### GOAL OF THE EXERCISE
Copy every line below where the string "dialog" is found.

### DATA FOR REVIEW

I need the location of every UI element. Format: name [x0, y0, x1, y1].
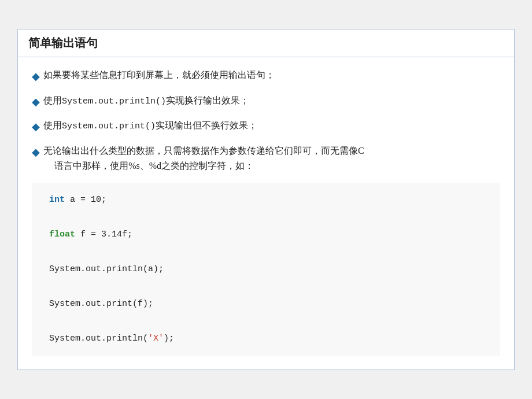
code-line-1: int a = 10;: [49, 191, 489, 209]
kw-int: int: [49, 195, 65, 205]
code-line-blank-2: [49, 243, 489, 261]
bullet-line2-4: 语言中那样，使用%s、%d之类的控制字符，如：: [54, 161, 254, 171]
diamond-icon-4: ◆: [32, 144, 40, 161]
code-print-f: System.out.print(f);: [49, 299, 153, 309]
bullet-text-2: 使用System.out.println()实现换行输出效果；: [43, 93, 500, 109]
code-println-x-after: );: [164, 334, 174, 343]
code-println-x-before: System.out.println(: [49, 334, 148, 343]
code-block: int a = 10; float f = 3.14f; System.out.…: [32, 183, 500, 356]
main-card: 简单输出语句 ◆ 如果要将某些信息打印到屏幕上，就必须使用输出语句； ◆ 使用S…: [17, 29, 515, 371]
diamond-icon-1: ◆: [32, 68, 40, 85]
bullet-line1-4: 无论输出出什么类型的数据，只需将数据作为参数传递给它们即可，而无需像C: [43, 146, 364, 156]
code-line-2: float f = 3.14f;: [49, 226, 489, 243]
diamond-icon-3: ◆: [32, 119, 40, 135]
bullet-multi-content-4: 无论输出出什么类型的数据，只需将数据作为参数传递给它们即可，而无需像C 语言中那…: [43, 143, 500, 173]
bullet-text-1: 如果要将某些信息打印到屏幕上，就必须使用输出语句；: [43, 68, 500, 83]
bullet-item-1: ◆ 如果要将某些信息打印到屏幕上，就必须使用输出语句；: [32, 68, 500, 85]
kw-float: float: [49, 230, 75, 239]
bullet-item-2: ◆ 使用System.out.println()实现换行输出效果；: [32, 93, 500, 110]
diamond-icon-2: ◆: [32, 94, 40, 110]
card-title: 简单输出语句: [28, 35, 504, 51]
code-line-5: System.out.println('X');: [49, 330, 489, 348]
code-int-rest: a = 10;: [65, 195, 106, 205]
code-println-x-str: 'X': [148, 334, 164, 343]
card-body: ◆ 如果要将某些信息打印到屏幕上，就必须使用输出语句； ◆ 使用System.o…: [18, 57, 514, 370]
code-line-blank-1: [49, 209, 489, 226]
bullet-text-3: 使用System.out.print()实现输出但不换行效果；: [43, 118, 500, 134]
code-float-rest: f = 3.14f;: [75, 230, 132, 239]
code-line-4: System.out.print(f);: [49, 295, 489, 313]
code-line-blank-3: [49, 278, 489, 295]
code-line-3: System.out.println(a);: [49, 261, 489, 278]
code-println-a: System.out.println(a);: [49, 264, 164, 274]
card-header: 简单输出语句: [18, 29, 514, 57]
bullet-item-4: ◆ 无论输出出什么类型的数据，只需将数据作为参数传递给它们即可，而无需像C 语言…: [32, 143, 500, 173]
code-line-blank-4: [49, 313, 489, 330]
bullet-item-3: ◆ 使用System.out.print()实现输出但不换行效果；: [32, 118, 500, 135]
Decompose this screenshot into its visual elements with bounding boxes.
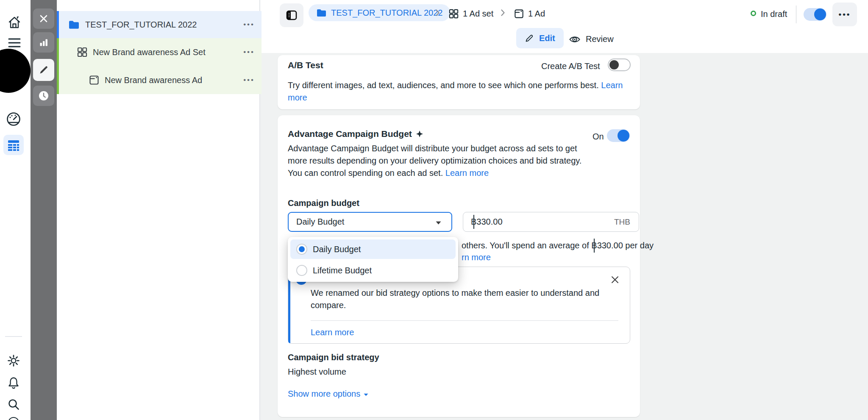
acb-toggle[interactable] [607,129,630,142]
tab-review[interactable]: Review [569,33,614,45]
ad-more-button[interactable]: ••• [243,76,255,84]
close-editor-button[interactable] [33,8,54,29]
acb-learn-more-link[interactable]: Learn more [445,168,489,178]
chevron-right-icon [435,9,440,17]
bar-chart-icon [38,37,49,48]
collapse-panel-button[interactable] [280,3,303,27]
campaign-budget-card: Advantage Campaign Budget On Advantage C… [278,115,640,417]
dropdown-option-label: Daily Budget [313,243,361,256]
header-divider [796,6,796,23]
ab-test-title: A/B Test [288,60,323,70]
breadcrumb-campaign[interactable]: TEST_FOR_TUTORIAL 2022 [309,4,450,21]
tab-edit-label: Edit [539,32,555,45]
notification-divider [311,320,618,321]
draft-status-label: In draft [761,8,787,20]
pencil-icon [525,33,534,43]
edit-mode-button[interactable] [33,59,54,81]
clock-icon [38,90,50,102]
notifications-bell-icon[interactable] [7,376,20,391]
ad-frame-icon [89,75,100,86]
show-more-options-link[interactable]: Show more options [288,388,368,400]
ab-learn-more-link-wrap[interactable]: more [288,92,307,104]
tree-row-campaign[interactable]: TEST_FOR_TUTORIAL 2022 ••• [57,11,262,38]
chevron-down-icon [436,221,441,225]
campaign-budget-label: Campaign budget [288,197,359,209]
create-ab-test-toggle[interactable] [608,58,631,71]
folder-icon [68,20,80,30]
pencil-icon [38,64,49,75]
tree-campaign-label: TEST_FOR_TUTORIAL 2022 [85,20,197,30]
tree-row-ad[interactable]: New Brand awareness Ad ••• [57,66,262,94]
create-ab-test-label: Create A/B Test [541,60,600,72]
adset-grid-icon [77,47,88,58]
tree-row-adset[interactable]: New Brand awareness Ad Set ••• [57,38,262,66]
ab-test-card: A/B Test Create A/B Test Try different i… [278,55,640,109]
header-more-button[interactable]: ••• [832,3,857,26]
chevron-down-icon [364,393,368,396]
baht-symbol: B [471,216,476,228]
acb-description-line2: more results depending on your delivery … [288,155,581,167]
breadcrumb-adset[interactable]: 1 Ad set [448,8,493,20]
acb-toggle-label: On [593,131,604,143]
tab-review-label: Review [586,33,614,45]
baht-symbol: B [591,239,597,252]
dropdown-option-daily-budget[interactable]: Daily Budget [290,239,456,259]
bid-strategy-value: Highest volume [288,366,346,378]
tab-edit[interactable]: Edit [516,28,564,48]
editor-toolbar [31,0,57,420]
help-icon-partial[interactable] [8,417,19,420]
toggle-knob [609,60,619,70]
currency-code: THB [614,216,630,228]
dropdown-option-label: Lifetime Budget [313,264,372,277]
home-icon[interactable] [7,15,22,31]
notification-learn-more-link[interactable]: Learn more [311,326,354,339]
ads-manager-gauge-icon[interactable] [6,111,22,129]
ads-manager-window: TEST_FOR_TUTORIAL 2022 ••• New Brand awa… [0,0,868,420]
acb-title-row: Advantage Campaign Budget [288,129,423,139]
acb-description-line3: You can control spending on each ad set.… [288,167,489,179]
budget-amount-input[interactable]: B330.00 THB [463,212,639,232]
campaign-active-toggle[interactable] [804,8,826,21]
performance-charts-button[interactable] [33,32,54,53]
breadcrumb-ad-label: 1 Ad [528,8,545,20]
history-button[interactable] [33,86,54,106]
spend-note-visible-fragment: others. You'll spend an average of B330.… [462,239,654,252]
budget-type-select[interactable]: Daily Budget [288,212,452,232]
panel-toggle-icon [286,9,298,21]
radio-selected-icon [296,244,307,255]
dropdown-option-lifetime-budget[interactable]: Lifetime Budget [290,261,456,280]
notification-body-line2: compare. [311,299,346,312]
more-dots-icon: ••• [839,10,851,19]
settings-gear-icon[interactable] [7,354,20,369]
adset-more-button[interactable]: ••• [243,48,255,56]
budget-type-value: Daily Budget [296,216,344,228]
rail-divider [5,336,22,337]
ab-learn-more-link[interactable]: Learn [601,81,623,90]
toggle-knob [618,130,629,142]
acb-title: Advantage Campaign Budget [288,129,412,139]
tree-ad-label: New Brand awareness Ad [105,75,202,85]
breadcrumb-ad[interactable]: 1 Ad [514,8,545,20]
campaign-tree-panel: TEST_FOR_TUTORIAL 2022 ••• New Brand awa… [57,0,260,420]
budget-type-dropdown-menu: Daily Budget Lifetime Budget [288,237,458,282]
budget-amount-value: B330.00 [471,216,503,228]
reporting-table-icon-active[interactable] [3,135,24,155]
notification-close-button[interactable] [610,275,620,284]
radio-unselected-icon [296,265,307,276]
breadcrumb-campaign-label: TEST_FOR_TUTORIAL 2022 [331,7,442,19]
adset-grid-icon [448,8,459,19]
eye-icon [569,35,581,44]
breadcrumb-adset-label: 1 Ad set [463,8,493,20]
sparkle-icon [416,130,423,138]
spend-note-learn-more-partial[interactable]: rn more [462,251,491,264]
chevron-right-icon [501,9,505,17]
search-icon[interactable] [7,398,20,412]
tree-adset-label: New Brand awareness Ad Set [93,47,206,57]
ab-test-description-line1: Try different images, ad text, audiences… [288,79,623,92]
campaign-more-button[interactable]: ••• [243,20,255,29]
draft-status-icon [751,11,756,16]
folder-icon [316,8,327,17]
acb-description-line1: Advantage Campaign Budget will distribut… [288,142,577,155]
notification-body-line1: We renamed our bid strategy options to m… [311,287,599,299]
bid-strategy-label: Campaign bid strategy [288,351,379,364]
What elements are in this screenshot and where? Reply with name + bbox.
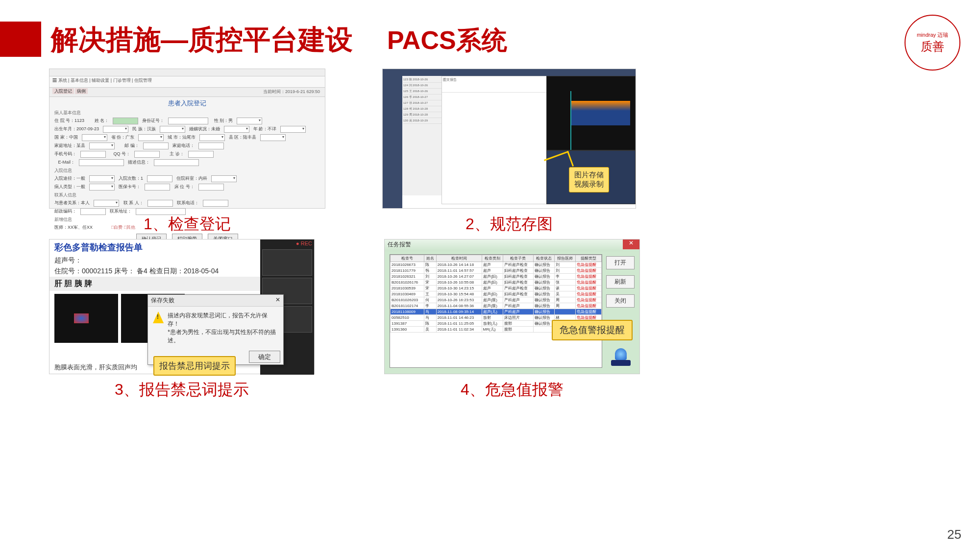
siren-icon (609, 346, 633, 366)
panel-forbidden-words: 彩色多普勒检查报告单 超声号： 住院号：00002115 床号： 备4 检查日期… (49, 239, 315, 401)
panel-image-storage: 123 陈 2018-10-26124 刘 2018-10-26125 王 20… (382, 69, 636, 235)
form-timestamp: 当前时间：2019-6-21 629:50 (263, 89, 320, 95)
ok-button[interactable]: 确定 (249, 351, 280, 363)
screenshot-report-dialog: 彩色多普勒检查报告单 超声号： 住院号：00002115 床号： 备4 检查日期… (49, 239, 315, 374)
screenshot-registration-form: ☰ 系统 | 基本信息 | 辅助设置 | 门诊管理 | 住院管理 入院登记病例 … (49, 69, 325, 209)
table-row[interactable]: 20181026321刘2018-10-26 14:27:07超声(妇)妇科超声… (391, 274, 602, 280)
panel-registration: ☰ 系统 | 基本信息 | 辅助设置 | 门诊管理 | 住院管理 入院登记病例 … (49, 69, 325, 235)
save-failed-dialog: 保存失败✕ 描述内容发现禁忌词汇，报告不允许保存！*患者为男性，不应出现与其性别… (147, 294, 284, 365)
screenshot-alert-list: 任务报警✕ 检查号姓名检查时间检查类别检查子类检查状态报告医师提醒类型 2018… (384, 239, 640, 374)
ultrasound-viewer (546, 76, 636, 150)
page-number: 25 (947, 527, 961, 542)
panel-critical-alert: 任务报警✕ 检查号姓名检查时间检查类别检查子类检查状态报告医师提醒类型 2018… (384, 239, 640, 401)
callout-storage: 图片存储 视频录制 (569, 167, 609, 192)
table-row[interactable]: 20181030469王2018-10-30 15:54:48超声(妇)妇科超声… (391, 291, 602, 297)
close-icon[interactable]: ✕ (623, 240, 639, 249)
caption-4: 4、危急值报警 (461, 379, 564, 401)
table-row[interactable]: B20181026203何2018-10-26 16:23:53超声(腹)产科超… (391, 297, 602, 303)
table-row[interactable]: B20181102174李2018-11-04 08:55:36超声(腹)产科超… (391, 303, 602, 309)
slide-subtitle: PACS系统 (387, 24, 507, 58)
open-button[interactable]: 打开 (606, 256, 635, 269)
caption-2: 2、规范存图 (466, 214, 553, 235)
slide-title: 解决措施—质控平台建设 (51, 22, 353, 59)
brand-logo: mindray 迈瑞 质善 (905, 15, 960, 71)
warning-icon (153, 311, 164, 323)
table-row[interactable]: B20181026176宋2018-10-26 10:55:08超声(妇)妇科超… (391, 280, 602, 286)
callout-critical-alert: 危急值警报提醒 (552, 320, 633, 340)
tab-record[interactable]: 病例 (75, 88, 88, 94)
callout-forbidden-words: 报告禁忌用词提示 (153, 356, 236, 376)
close-icon[interactable]: ✕ (275, 296, 280, 305)
close-button[interactable]: 关闭 (606, 294, 635, 308)
name-input[interactable] (113, 118, 138, 124)
accent-bar (0, 22, 41, 57)
tab-admission[interactable]: 入院登记 (52, 88, 74, 94)
table-row[interactable]: 20181108009马2018-11-08 09:35:14超声(儿)产科超声… (391, 309, 602, 315)
ultrasound-image (54, 294, 118, 343)
table-row[interactable]: 20181101779韩2018-11-01 14:57:57超声妇科超声检查确… (391, 268, 602, 274)
refresh-button[interactable]: 刷新 (606, 275, 635, 288)
caption-3: 3、报告禁忌词提示 (115, 379, 249, 401)
table-row[interactable]: 20181030539宋2018-10-30 14:23:15超声产科超声检查确… (391, 286, 602, 291)
form-title: 患者入院登记 (49, 99, 325, 108)
table-row[interactable]: 20181026673陈2018-10-26 14:14:18超声产科超声检查确… (391, 262, 602, 268)
screenshot-pacs-editor: 123 陈 2018-10-26124 刘 2018-10-26125 王 20… (382, 69, 636, 209)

### OUTPUT FOR THIS EXERCISE
screenshot-report-dialog: 彩色多普勒检查报告单 超声号： 住院号：00002115 床号： 备4 检查日期… (49, 239, 315, 374)
save-failed-dialog: 保存失败✕ 描述内容发现禁忌词汇，报告不允许保存！*患者为男性，不应出现与其性别… (147, 294, 284, 365)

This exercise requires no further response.